Down to the last line, print the data that follows exactly, without its pictures.

---*---

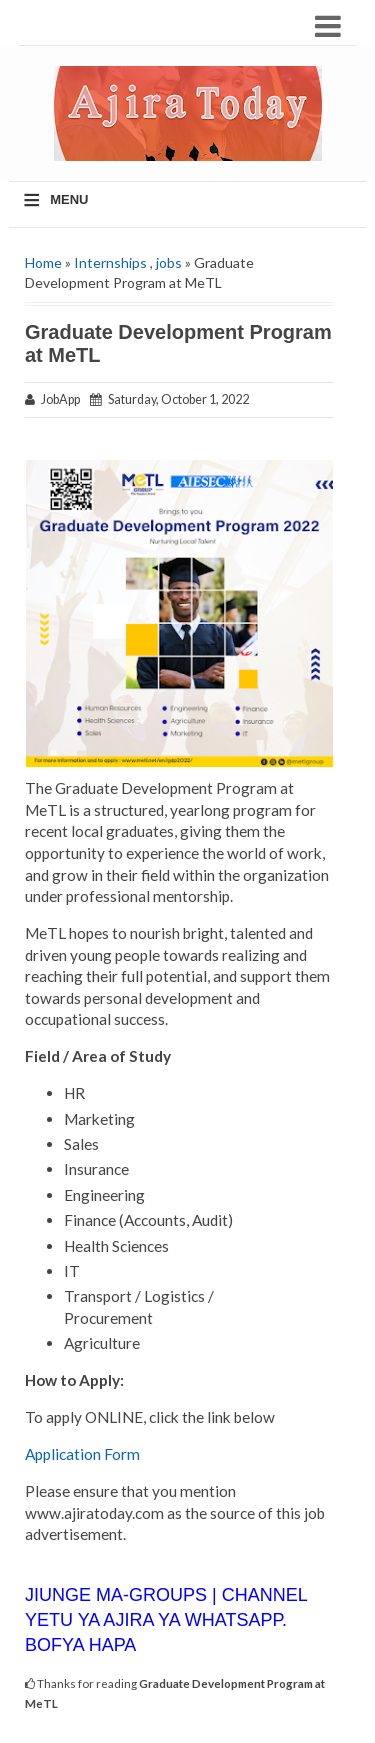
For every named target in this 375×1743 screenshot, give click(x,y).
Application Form (82, 1454)
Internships (110, 262)
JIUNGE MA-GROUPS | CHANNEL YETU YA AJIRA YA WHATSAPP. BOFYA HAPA (166, 1620)
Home (43, 262)
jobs (169, 262)
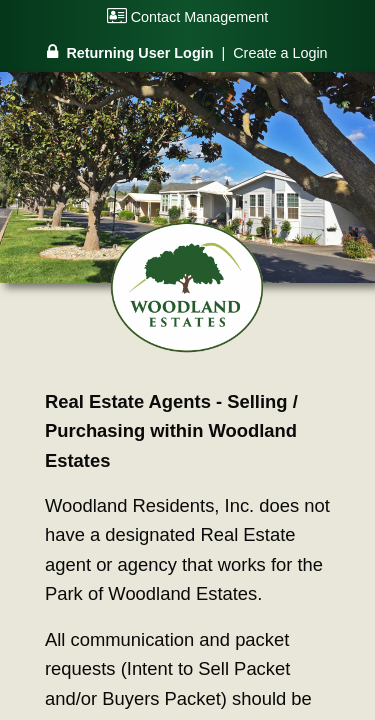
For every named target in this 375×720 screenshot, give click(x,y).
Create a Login (280, 53)
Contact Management (188, 17)
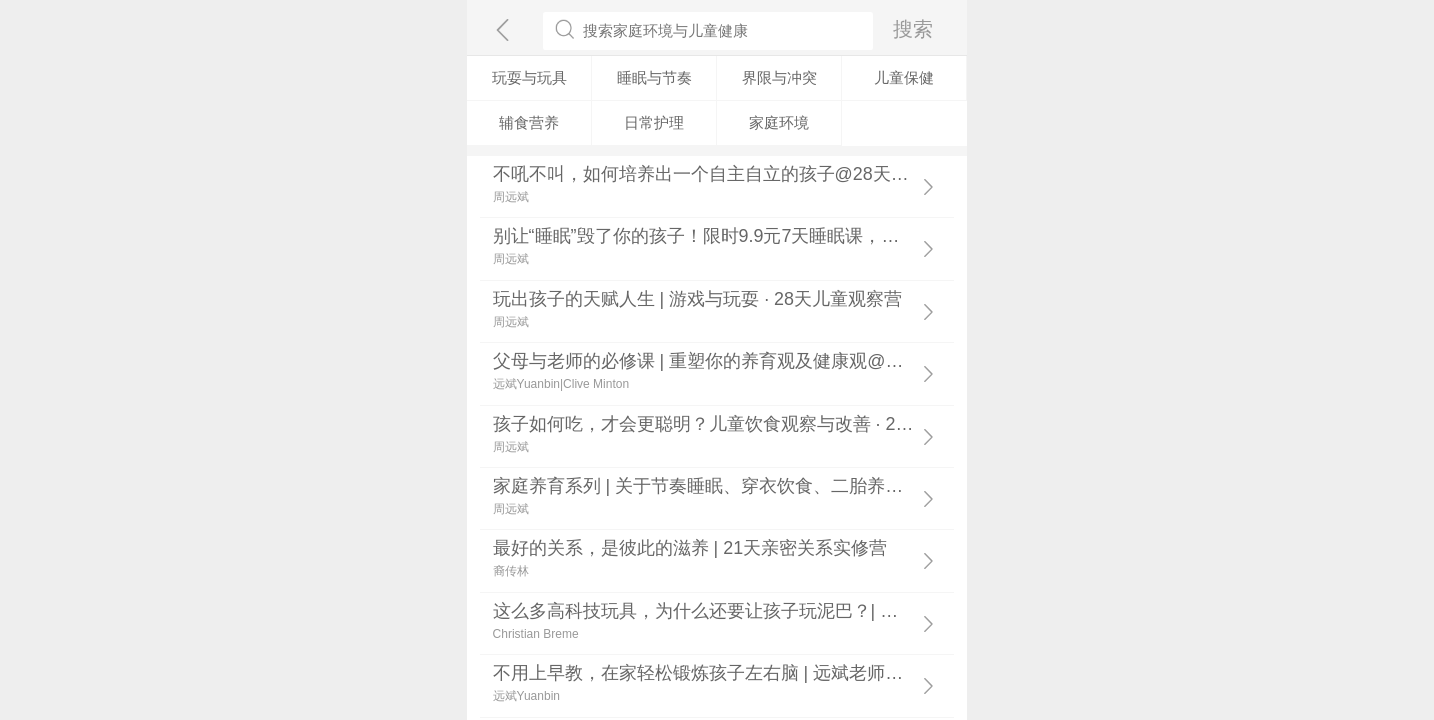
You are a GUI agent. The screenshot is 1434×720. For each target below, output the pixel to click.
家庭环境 (779, 122)
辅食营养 (529, 122)
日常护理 (654, 122)
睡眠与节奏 (654, 77)
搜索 (913, 28)
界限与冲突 (779, 77)
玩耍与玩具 (529, 77)
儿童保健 (904, 77)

---*---

# Response box
For every named target in this 375×1743 screenshot, give click(x,y).
Application Form (82, 1454)
Internships (110, 262)
JIUNGE MA-GROUPS | CHANNEL YETU YA AJIRA YA WHATSAPP. BOFYA HAPA (166, 1620)
Home (43, 262)
jobs (169, 262)
For every named target in this 375×720 screenshot, give click(x,y).
Create a Login (280, 53)
Contact Management (188, 17)
You are a GUI agent. The screenshot is 1434×720. For each target below, output the pixel to click.
家庭环境 (779, 122)
辅食营养 (529, 122)
日常护理 (654, 122)
睡眠与节奏 (654, 77)
搜索 (913, 28)
界限与冲突 (779, 77)
玩耍与玩具 (529, 77)
儿童保健 (904, 77)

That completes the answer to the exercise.